[SUPPLIED DATA]

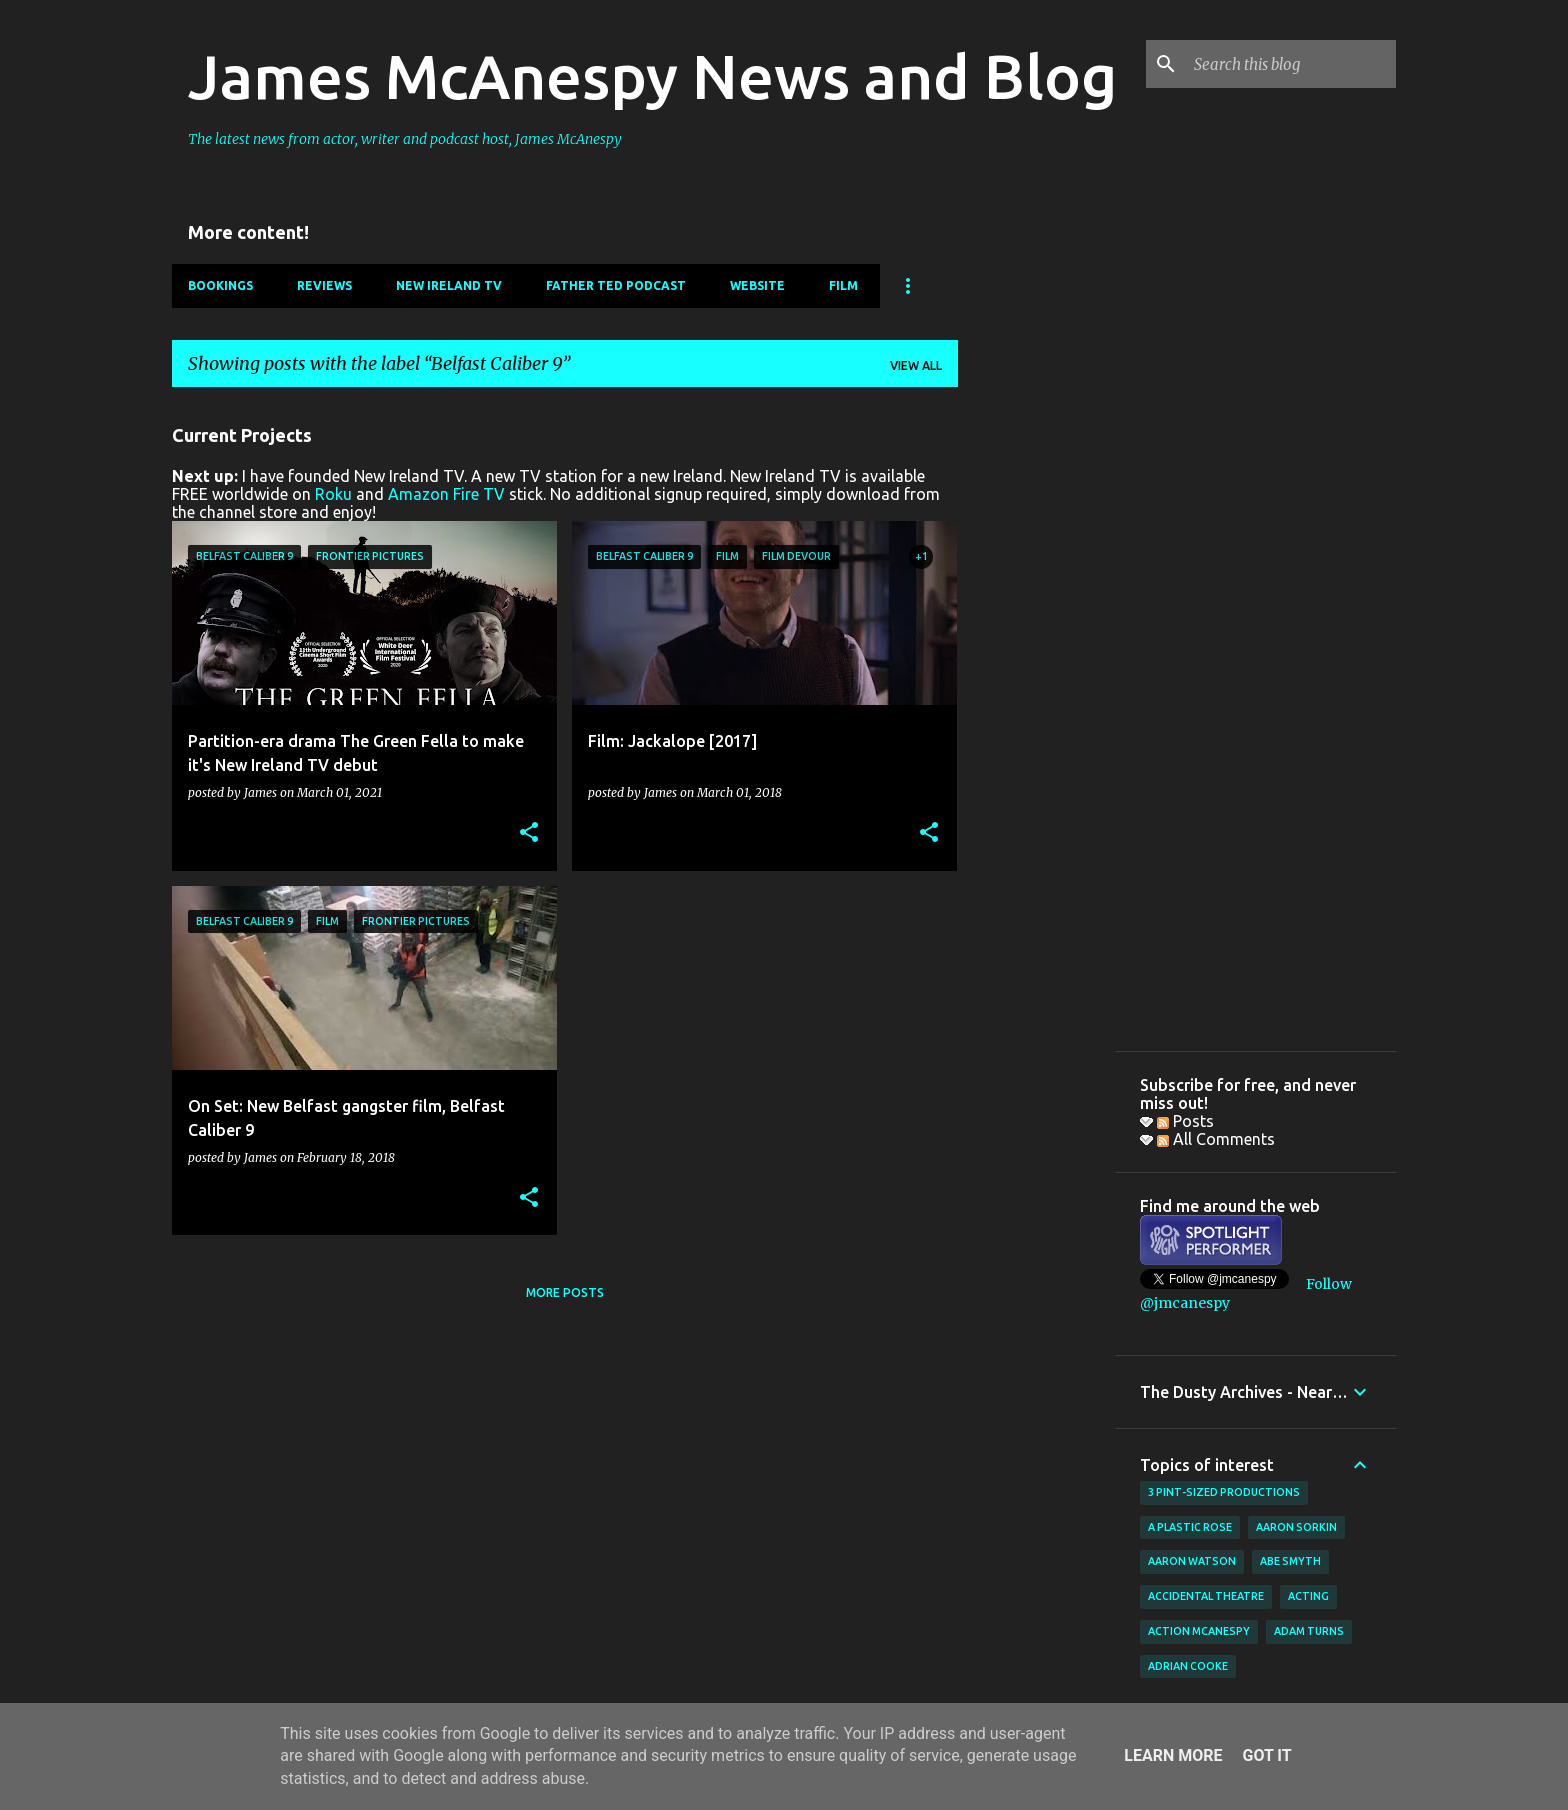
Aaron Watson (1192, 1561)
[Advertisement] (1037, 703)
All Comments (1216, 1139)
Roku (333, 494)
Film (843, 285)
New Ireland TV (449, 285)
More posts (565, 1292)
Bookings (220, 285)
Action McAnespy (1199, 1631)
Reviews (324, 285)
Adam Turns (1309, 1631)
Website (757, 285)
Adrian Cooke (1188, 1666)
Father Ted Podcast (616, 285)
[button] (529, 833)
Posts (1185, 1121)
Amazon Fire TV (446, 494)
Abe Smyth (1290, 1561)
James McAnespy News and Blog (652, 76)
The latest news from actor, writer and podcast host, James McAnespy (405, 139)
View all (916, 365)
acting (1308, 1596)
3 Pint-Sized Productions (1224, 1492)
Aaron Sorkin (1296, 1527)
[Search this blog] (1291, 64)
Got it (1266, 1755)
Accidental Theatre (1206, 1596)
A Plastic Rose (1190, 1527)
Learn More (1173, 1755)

[/SUPPLIED DATA]

### WHAT THE TASK ASKS
Everything from the line that contains "Aaron Sorkin (1296, 1527)" to the last line of the entries above should be repeated word for word, both lines included, with no other output.

### COMPLETED EXERCISE
Aaron Sorkin (1296, 1527)
[Search this blog] (1291, 64)
Got it (1266, 1755)
Accidental Theatre (1206, 1596)
A Plastic Rose (1190, 1527)
Learn More (1173, 1755)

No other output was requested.